How Confidence and Your Internal Voice Work Together

leadership development
At the Table with Jen

 Let’s approach this by continuing with the example about you being asked to give a presentation to a large group. It's a big speaking opportunity and your first one like this to do as a speaker.

What would you tell yourself?

Would you say words of encouragement or words of defeat?

What you tell yourself, about yourself, really matters. Your mind believes what you tell it, especially when you are speaking about yourself. You know that inner critic that sometimes creeps up? The critic started from a thought and the words that followed amplified that thought. On the other side, when you think you will do well at something, have you noticed that the words that follow are supportive and encouraging?

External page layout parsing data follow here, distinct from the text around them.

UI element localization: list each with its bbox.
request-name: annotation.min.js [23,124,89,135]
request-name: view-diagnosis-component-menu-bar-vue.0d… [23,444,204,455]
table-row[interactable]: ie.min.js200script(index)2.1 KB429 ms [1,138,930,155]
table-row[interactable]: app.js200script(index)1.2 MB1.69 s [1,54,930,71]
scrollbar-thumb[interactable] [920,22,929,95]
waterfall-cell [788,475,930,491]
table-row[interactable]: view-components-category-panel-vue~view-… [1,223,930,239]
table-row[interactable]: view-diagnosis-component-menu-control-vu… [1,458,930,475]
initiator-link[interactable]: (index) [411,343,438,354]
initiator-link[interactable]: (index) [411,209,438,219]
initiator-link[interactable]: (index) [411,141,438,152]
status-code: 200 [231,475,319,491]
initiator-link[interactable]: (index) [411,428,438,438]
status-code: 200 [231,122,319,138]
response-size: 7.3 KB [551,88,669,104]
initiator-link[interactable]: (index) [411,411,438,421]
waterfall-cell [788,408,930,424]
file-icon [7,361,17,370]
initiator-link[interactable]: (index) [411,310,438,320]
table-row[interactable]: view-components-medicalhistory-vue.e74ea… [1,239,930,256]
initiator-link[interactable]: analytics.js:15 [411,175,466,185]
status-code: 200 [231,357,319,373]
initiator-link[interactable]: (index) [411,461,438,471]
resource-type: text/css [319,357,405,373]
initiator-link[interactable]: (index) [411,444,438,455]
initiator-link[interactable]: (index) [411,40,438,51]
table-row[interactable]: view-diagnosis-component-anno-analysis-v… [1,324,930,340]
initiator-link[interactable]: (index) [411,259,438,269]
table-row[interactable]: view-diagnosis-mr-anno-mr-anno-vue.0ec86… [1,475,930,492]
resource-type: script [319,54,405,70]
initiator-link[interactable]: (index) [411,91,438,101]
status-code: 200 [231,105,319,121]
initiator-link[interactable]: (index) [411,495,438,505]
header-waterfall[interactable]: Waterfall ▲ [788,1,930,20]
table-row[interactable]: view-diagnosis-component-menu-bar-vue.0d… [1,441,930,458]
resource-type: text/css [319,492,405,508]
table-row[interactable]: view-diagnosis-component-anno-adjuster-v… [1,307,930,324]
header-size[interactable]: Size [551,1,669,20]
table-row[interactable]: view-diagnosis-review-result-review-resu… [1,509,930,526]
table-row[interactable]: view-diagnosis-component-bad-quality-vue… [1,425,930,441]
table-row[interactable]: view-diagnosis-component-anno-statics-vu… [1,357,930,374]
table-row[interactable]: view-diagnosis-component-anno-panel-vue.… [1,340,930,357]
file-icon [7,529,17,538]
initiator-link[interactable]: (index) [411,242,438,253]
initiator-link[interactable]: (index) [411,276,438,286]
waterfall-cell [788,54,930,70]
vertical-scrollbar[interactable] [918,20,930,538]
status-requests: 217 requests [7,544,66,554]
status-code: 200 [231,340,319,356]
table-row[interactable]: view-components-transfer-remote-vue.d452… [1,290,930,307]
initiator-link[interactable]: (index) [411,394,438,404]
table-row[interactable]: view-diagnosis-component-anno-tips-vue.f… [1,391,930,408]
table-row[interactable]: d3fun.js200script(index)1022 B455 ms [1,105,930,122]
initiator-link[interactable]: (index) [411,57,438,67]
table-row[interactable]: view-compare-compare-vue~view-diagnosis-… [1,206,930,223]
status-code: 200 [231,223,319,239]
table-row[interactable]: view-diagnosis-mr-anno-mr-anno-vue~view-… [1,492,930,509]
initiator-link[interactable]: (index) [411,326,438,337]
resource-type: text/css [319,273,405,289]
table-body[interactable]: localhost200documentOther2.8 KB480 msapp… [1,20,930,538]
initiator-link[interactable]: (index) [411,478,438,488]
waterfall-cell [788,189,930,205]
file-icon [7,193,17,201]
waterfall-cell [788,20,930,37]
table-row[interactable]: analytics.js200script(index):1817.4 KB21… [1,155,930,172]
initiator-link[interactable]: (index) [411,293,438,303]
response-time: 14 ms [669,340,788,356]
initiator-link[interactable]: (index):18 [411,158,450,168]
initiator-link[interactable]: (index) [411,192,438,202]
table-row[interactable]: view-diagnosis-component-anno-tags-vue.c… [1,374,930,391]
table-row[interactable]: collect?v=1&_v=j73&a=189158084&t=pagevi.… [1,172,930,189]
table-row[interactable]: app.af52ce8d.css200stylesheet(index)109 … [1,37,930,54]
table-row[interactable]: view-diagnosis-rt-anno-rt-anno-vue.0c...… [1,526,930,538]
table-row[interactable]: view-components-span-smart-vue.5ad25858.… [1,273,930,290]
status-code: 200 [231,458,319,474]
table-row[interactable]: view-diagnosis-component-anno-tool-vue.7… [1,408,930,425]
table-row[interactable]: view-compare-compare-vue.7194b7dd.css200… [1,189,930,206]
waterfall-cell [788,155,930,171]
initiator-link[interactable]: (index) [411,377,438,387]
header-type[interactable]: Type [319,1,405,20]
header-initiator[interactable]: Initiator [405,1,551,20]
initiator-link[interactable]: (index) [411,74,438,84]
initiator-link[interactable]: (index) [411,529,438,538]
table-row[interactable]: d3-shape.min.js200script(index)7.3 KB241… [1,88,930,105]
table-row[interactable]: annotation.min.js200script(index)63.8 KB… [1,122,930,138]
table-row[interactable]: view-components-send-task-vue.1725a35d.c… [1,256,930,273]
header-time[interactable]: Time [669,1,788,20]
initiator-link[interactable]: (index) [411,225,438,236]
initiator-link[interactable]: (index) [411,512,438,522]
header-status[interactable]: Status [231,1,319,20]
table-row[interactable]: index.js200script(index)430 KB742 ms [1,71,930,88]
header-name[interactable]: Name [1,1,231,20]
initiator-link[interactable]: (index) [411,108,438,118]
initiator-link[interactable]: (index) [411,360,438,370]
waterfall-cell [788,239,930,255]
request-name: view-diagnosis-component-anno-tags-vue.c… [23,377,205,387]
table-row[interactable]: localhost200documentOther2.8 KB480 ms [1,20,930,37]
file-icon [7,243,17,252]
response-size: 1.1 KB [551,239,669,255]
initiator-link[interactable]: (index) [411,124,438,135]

Once those words get started, they can also create their own replay, sometimes at a moment’s notice. They can raise your spirits, even if you are nervous, or they can perpetuate a frustrating situation to seem worse than it is. Then once this loop starts, it feeds your thoughts.

So, if the internal dialogue was something along the lines of, “I can’t do this” or “I know I’m gonna mess this up”, how do you think you would feel? Do you really think you would do well delivering the speech or presentation, if that internal dialogue was all that played on your replay loop?

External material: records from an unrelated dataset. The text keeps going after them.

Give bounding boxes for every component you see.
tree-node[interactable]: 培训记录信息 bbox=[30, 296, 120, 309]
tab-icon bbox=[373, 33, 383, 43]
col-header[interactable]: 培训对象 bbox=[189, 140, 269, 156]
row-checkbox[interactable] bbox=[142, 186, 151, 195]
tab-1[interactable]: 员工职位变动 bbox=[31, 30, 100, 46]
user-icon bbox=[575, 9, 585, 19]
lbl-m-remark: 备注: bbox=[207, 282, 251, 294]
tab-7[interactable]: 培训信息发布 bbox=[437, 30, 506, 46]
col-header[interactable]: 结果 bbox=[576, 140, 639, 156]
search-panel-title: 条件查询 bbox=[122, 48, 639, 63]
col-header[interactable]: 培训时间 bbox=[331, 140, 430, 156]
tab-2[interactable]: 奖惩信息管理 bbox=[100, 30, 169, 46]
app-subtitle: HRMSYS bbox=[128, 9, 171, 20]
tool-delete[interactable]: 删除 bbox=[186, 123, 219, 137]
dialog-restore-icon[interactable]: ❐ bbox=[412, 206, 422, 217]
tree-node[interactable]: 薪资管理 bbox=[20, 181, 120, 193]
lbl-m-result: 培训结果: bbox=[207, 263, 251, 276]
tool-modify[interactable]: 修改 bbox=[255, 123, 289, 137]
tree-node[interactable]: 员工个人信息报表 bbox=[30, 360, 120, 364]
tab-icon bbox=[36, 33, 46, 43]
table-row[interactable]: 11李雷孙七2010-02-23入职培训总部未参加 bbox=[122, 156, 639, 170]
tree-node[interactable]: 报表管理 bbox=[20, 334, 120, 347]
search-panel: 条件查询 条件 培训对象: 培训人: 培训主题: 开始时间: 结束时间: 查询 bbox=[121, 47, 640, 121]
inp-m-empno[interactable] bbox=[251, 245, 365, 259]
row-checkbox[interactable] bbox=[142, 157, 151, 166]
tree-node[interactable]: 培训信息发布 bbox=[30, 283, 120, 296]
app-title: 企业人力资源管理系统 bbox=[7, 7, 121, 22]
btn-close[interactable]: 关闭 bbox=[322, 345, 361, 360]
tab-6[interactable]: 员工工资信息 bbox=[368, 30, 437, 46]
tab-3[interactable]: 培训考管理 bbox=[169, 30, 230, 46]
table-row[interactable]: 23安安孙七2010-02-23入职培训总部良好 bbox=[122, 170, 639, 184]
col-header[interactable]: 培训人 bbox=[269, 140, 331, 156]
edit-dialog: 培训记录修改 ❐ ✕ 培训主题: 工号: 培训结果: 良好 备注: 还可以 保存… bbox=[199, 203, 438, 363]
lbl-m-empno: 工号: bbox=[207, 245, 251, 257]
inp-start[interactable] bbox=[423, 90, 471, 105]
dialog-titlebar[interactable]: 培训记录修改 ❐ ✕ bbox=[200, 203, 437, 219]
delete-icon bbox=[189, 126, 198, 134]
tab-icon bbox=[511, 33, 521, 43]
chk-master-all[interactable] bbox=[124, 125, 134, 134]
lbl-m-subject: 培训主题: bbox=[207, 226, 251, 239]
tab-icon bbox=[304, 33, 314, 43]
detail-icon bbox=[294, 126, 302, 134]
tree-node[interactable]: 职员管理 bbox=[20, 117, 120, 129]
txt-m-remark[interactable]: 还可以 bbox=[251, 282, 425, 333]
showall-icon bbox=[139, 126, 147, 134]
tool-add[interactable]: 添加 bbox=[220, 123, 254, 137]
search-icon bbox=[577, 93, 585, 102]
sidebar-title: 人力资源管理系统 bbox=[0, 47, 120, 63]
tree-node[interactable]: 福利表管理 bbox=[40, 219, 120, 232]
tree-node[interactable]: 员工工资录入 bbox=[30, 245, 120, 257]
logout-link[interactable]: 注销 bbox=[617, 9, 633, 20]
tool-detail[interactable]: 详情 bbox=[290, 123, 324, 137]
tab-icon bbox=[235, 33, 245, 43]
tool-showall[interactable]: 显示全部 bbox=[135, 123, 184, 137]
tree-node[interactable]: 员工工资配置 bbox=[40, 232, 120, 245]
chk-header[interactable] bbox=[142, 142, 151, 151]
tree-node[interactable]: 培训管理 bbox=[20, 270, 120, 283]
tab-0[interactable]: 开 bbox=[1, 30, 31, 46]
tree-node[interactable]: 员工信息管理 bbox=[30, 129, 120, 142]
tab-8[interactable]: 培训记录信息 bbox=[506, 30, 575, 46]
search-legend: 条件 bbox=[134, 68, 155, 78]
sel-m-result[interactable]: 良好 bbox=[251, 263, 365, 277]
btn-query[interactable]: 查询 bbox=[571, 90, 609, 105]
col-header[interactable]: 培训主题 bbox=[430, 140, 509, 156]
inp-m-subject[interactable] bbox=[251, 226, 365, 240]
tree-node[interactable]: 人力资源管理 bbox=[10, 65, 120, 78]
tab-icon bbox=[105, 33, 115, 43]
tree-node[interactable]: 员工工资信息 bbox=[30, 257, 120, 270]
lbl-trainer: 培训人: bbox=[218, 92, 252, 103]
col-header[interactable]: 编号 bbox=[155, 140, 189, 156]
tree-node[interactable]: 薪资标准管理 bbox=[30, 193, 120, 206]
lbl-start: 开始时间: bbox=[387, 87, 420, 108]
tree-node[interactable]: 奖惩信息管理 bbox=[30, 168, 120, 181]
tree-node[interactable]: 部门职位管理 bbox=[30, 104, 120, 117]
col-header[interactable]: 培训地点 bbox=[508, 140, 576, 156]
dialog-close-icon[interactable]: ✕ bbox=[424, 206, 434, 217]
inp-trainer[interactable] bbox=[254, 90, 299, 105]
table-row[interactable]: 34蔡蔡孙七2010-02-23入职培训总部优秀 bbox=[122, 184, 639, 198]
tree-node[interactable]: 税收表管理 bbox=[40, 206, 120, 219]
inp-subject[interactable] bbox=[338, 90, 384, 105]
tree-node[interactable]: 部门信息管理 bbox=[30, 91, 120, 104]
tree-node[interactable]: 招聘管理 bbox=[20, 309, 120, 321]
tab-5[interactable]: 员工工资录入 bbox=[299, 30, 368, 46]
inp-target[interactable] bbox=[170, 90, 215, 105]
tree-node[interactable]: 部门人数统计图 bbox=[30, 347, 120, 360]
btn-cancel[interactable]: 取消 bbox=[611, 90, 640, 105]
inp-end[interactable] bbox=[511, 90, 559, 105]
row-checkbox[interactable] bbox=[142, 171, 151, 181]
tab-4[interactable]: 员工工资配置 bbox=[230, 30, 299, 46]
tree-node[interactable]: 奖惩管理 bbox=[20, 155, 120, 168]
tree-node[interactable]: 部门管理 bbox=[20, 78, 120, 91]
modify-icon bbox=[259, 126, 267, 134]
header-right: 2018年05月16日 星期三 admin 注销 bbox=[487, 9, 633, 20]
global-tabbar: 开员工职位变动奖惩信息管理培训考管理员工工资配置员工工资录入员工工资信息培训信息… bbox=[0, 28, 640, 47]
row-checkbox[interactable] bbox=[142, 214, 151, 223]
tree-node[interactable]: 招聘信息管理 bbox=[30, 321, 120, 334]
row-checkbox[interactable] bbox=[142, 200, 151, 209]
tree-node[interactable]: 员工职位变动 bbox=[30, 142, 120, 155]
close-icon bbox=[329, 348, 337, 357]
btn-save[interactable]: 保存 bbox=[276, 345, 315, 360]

On the other hand, what if the internal dialogue used positive and empowering language? Something like “I’ve got this!” or “This is going to be fun!”. Imagine if that was on the replay loop! Wouldn’t you feel like you would be successful, even if you were a little nervous?

The language we use, especially to ourselves, about ourselves is powerful.

The more you shifted your language toward success and believing you will do well, the more you will increase your confidence and it will show.